**Exercise description:** From the line containing "pozarządowych?" down to the line containing "Interaktywne atrakcje w" in the records below, reproduce every line exactly, ends included, and omit all others.
==== Entries supplied ====
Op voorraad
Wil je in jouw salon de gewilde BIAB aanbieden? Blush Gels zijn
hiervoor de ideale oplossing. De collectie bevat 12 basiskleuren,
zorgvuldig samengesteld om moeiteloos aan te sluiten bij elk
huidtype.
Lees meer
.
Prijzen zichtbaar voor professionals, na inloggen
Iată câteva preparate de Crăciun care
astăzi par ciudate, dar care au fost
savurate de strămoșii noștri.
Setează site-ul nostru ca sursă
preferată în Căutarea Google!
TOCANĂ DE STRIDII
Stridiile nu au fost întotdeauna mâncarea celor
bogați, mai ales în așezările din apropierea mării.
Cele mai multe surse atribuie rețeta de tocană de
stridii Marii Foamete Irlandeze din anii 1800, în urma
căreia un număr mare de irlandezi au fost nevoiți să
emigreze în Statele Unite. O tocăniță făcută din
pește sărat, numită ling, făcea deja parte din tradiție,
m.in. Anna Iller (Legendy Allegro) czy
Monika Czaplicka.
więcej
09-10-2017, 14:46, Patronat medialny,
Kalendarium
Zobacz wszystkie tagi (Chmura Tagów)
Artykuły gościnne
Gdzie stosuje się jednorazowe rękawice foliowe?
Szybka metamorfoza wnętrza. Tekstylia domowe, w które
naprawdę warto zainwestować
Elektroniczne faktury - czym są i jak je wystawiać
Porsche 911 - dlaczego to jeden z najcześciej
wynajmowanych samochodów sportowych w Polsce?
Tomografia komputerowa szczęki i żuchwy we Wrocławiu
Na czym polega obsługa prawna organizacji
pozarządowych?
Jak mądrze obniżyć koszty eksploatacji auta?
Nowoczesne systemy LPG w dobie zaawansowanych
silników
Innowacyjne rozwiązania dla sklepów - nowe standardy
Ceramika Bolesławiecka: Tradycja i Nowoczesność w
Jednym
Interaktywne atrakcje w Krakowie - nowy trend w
====
==== Entries supplied ====
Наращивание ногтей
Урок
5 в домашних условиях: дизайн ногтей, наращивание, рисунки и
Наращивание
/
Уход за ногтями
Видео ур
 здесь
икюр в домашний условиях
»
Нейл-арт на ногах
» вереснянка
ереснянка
====
**Answer to the problem:**
pozarządowych?
Jak mądrze obniżyć koszty eksploatacji auta?
Nowoczesne systemy LPG w dobie zaawansowanych
silników
Innowacyjne rozwiązania dla sklepów - nowe standardy
Ceramika Bolesławiecka: Tradycja i Nowoczesność w
Jednym
Interaktywne atrakcje w Krakowie - nowy trend w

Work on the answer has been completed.